OK went to the doctor yesterday the senior ob Lee did not see me but one of her small team another ob woman who I have not met before. She seemed a little bit casual at first but once I insist on going over things, getting out my list of questions, talking about Noah, sounding anxious and frantic she definitely gave me plenty of time and consideration. Shame you sometimes have to push it to get the attention but as long as you get there in the end.
So my placenta is currently a grade III previa (half covering cervix) - and in her words not looking like it will move. However they won't officially talk caesarean until 34 weeks (early Jan)
From now on I see an ob every 2 weeks (pretty standard for 3rd trimester) plus they will do a scan again at 31 weeks and again 34 weeks.
She said gentle exercise is fine - just no squats with weights kinda stuff .. which I would not be doing anyway PLUS I have decided that husband and I can have a "play" but no penetration sex.
Of course I must watch out for a bleed and even if a tinge to go straight in and if I have pain or anything of course the same. If placenta does not move - chance of bleed after 34 weeks is about 50%. Some of the other random things that she mentioned was they may start giving me steroids next visit and that "the obs like anything over 2kg" (about 4lbs 4oz) - anything being my baby.
I must say during the first 10 mins of this appointment I was almost narcy..just sounding a bit sarcastic and basically angry. So after all of this info and lots of questions from me..I had to add so one more thing cos of course it can't get any more COMPLEX. BUT if I have a caesarean I know that I have an anterior placenta - what do you do then?? She said well they just cut through it and get bub - no risk to bub - but YOU have a much bigger chance of a big bleed like 1-1.5litres so they have to deal with that promptly or worst case hysterectomy time AAAHAHAH
So let me summarise and excuse the angry whinging BUT.
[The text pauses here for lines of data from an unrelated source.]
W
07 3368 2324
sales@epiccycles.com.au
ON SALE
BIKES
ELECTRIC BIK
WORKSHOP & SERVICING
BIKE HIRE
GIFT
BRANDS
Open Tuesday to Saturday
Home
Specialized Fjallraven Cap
Placenta Previa - that will probably remain so
Increased Risk of bleeds and all the hazards to bub and me that brings
Reasonable chance of Post Partum Haemorrage (especially as had one with Noah)
Slim chance of Hysterectomy
Good chance of Premmie baby
AND GREAT CHANCE OF MENTAL HOSPITAL FOR MUMMY.
I just don't know how I am going to do this!!! I can't believe I entered this pregnancy not so much high risk as "special care" due to emotional trauma and the frightening realisation that baby's die from many different causes...and NOW i am looking very much like high risk for actual medical reasons to add to the emotional scars. So woke about a dozen times during night to wipe and check and check and felt the most anxious I have in ages, tried to cry to get some relief and it was pathetic and half hearted. So just tried to breathe slowly and close my mouth to not 'overbreathe' and stared around the room. Horrible.
I am just terrified that I AM THE ONE, the horror story that we are all so afraid of. That my story will fuck up and I just don't think I, my marriage, my life would survive losing this much loved child. If i could just cut a deal but BE GUARANTEED the living baby at the end. Can I please just get to 33-34 weeks and I promise I can handle the caesaeran (piece of cake) some wringing of hands around a slightly premmie baby, expressing madly and having to wait to bring them home (no fun at all but at least they alive) hell I'll haemorrage and have a blood trans. (Been there done that)..JUST PLEASE GET ME MY BABY.